Search code examples
pyspark

pyspark transform to find offset start and end


In Pyspark, trying to find offsets based on length array column "Col1". Don't want to use UDF, so trying to get solution using transform. But facing errors. Please suggest any workaround

Col1            Offset
[3,4,6,2,1]     [[0,3],[4,8],[9,15],[16,18],[19,20]]
[10,5,4,3,2]    [[0,10],[11,16],[17,21],[22,25],[26,28]]

from pyspark.sql import SparkSession
from pyspark.sql.functions import col, explode, expr


 spark = SparkSession.builder \
.appName("Calculate Offset Column") \
.getOrCreate()


 data = [([3.0, 4.0, 6.0, 2.0, 1.0],),
    ([10.0, 5.0, 4.0, 3.0, 2.0],)]


 df = spark.createDataFrame(data, ["Col1"])
 df = df.withColumn("Offsets", 
               f.expr("""transform(Col1, (x, i) -> struct(coalesce(sum(Col1) over (order by i rows between unbounded preceding and current row) - x, 0) as start, 
                                                         sum(Col1) over (order by i rows between unbounded preceding and current row) as end))"""))
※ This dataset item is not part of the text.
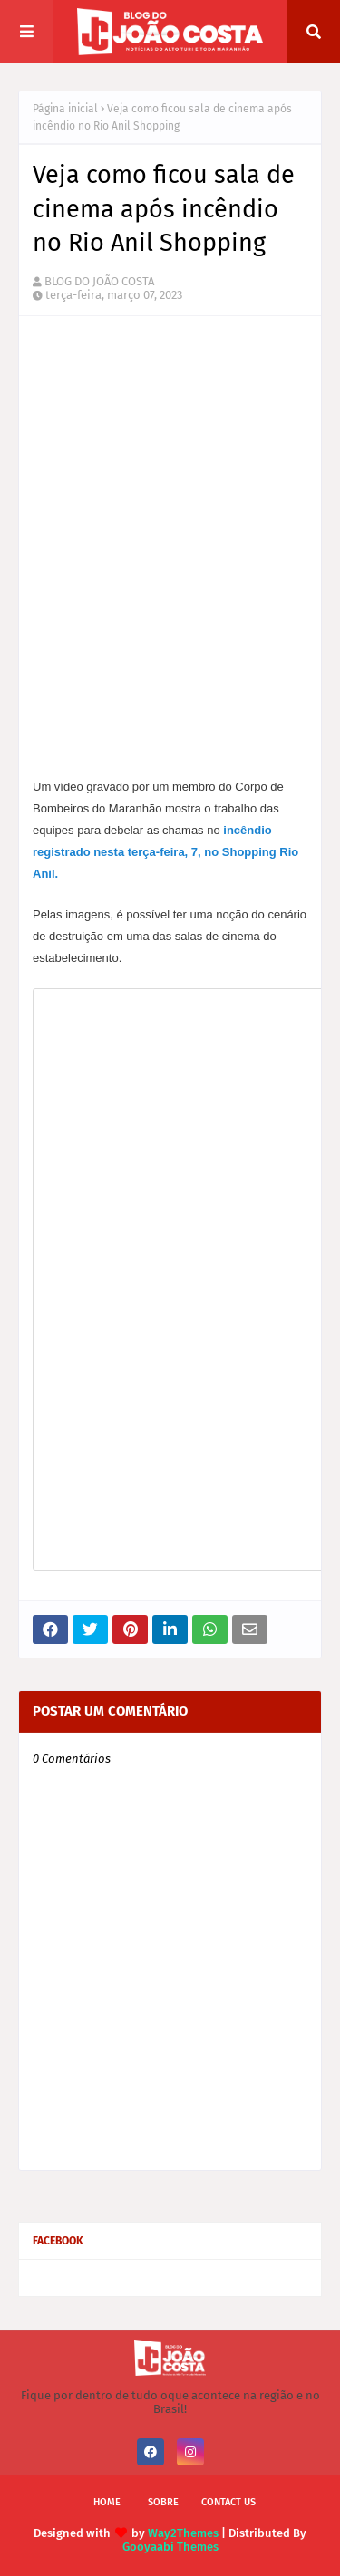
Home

Error: Resolved attribute(s) i#462 missing from Col1#454 in operator !Window [Col1#454, transform(Col1#454, lambdafunction(struct(start, coalesce((sum(cast(Col1 as double)) windowspecdefinition(lambda i#462 ASC NULLS FIRST, specifiedwindowframe(RowFrame, unboundedpreceding$(), currentrow$())) - lambda x#461), cast(0 as double)), end, sum(cast(Col1 as double)) windowspecdefinition(lambda i#462 ASC NULLS FIRST, specifiedwindowframe(RowFrame, unboundedpreceding$(), currentrow$()))), lambda x#461, lambda i#462, false)) AS Offsets#458], [lambda i#462 ASC NULLS FIRST].;


Solution

  • from pyspark.sql import SparkSession
    import pyspark.sql.functions as F 
    
    spark = SparkSession.builder \
    .appName("Calculate Offset Column") \
    .getOrCreate()
    
    
    data = [([3.0, 4.0, 6.0, 2.0, 1.0],),
        ([10.0, 5.0, 4.0, 3.0, 2.0],)]
    
    
    df = spark.createDataFrame(data, ["Col1"])
    
    df = (df
           .withColumn("Offsets_tmp", 
               F.expr("""transform(Col1, (x, i) -> (i,x))"""))
           .select("Col1",F.explode("Offsets_tmp").alias("expl"))
           .selectExpr(
               "Col1"
               ,"SUM(expl.x) OVER (PARTITION BY Col1 ORDER BY expl)+expl.i right_side"
               ,"CASE WHEN expl.i = 0 THEN 0 ELSE right_side-expl.x END left_side"
               ,"ARRAY(left_side, right_side) arr1"
           )
           .groupBy("Col1")
           .agg(F.collect_list("arr1").alias("Offset"))
           .select("Col1",F.array_sort("Offset").alias("Offset"))
          )
    
    df.show(truncate=False)
    
    +--------------------------+---------------------------------------------------------------------+
    |Col1                      |Offset                                                               |
    +--------------------------+---------------------------------------------------------------------+
    |[3.0, 4.0, 6.0, 2.0, 1.0] |[[0.0, 3.0], [4.0, 8.0], [9.0, 15.0], [16.0, 18.0], [19.0, 20.0]]    |
    |[10.0, 5.0, 4.0, 3.0, 2.0]|[[0.0, 10.0], [11.0, 16.0], [17.0, 21.0], [22.0, 25.0], [26.0, 28.0]]|
    +--------------------------+---------------------------------------------------------------------+
    

    Tested and works on Spark 3.5.0.

    Note: it might not be the prettiest option, you could replace most of the selectExpr with some nice PySpark code (e.g., pyspark.sql.Window).
    My personal preference is for SQL in terms of Window functions, though, as they are a bit less verbose in my opinion.

    EDIT: added array_sort. Not sure if it matters to you or not, but collect_list might return the elements in a different order after a shuffle. Since the Offset column is expected to be monotonically ascending, then array_sort can be used to have a deterministic output.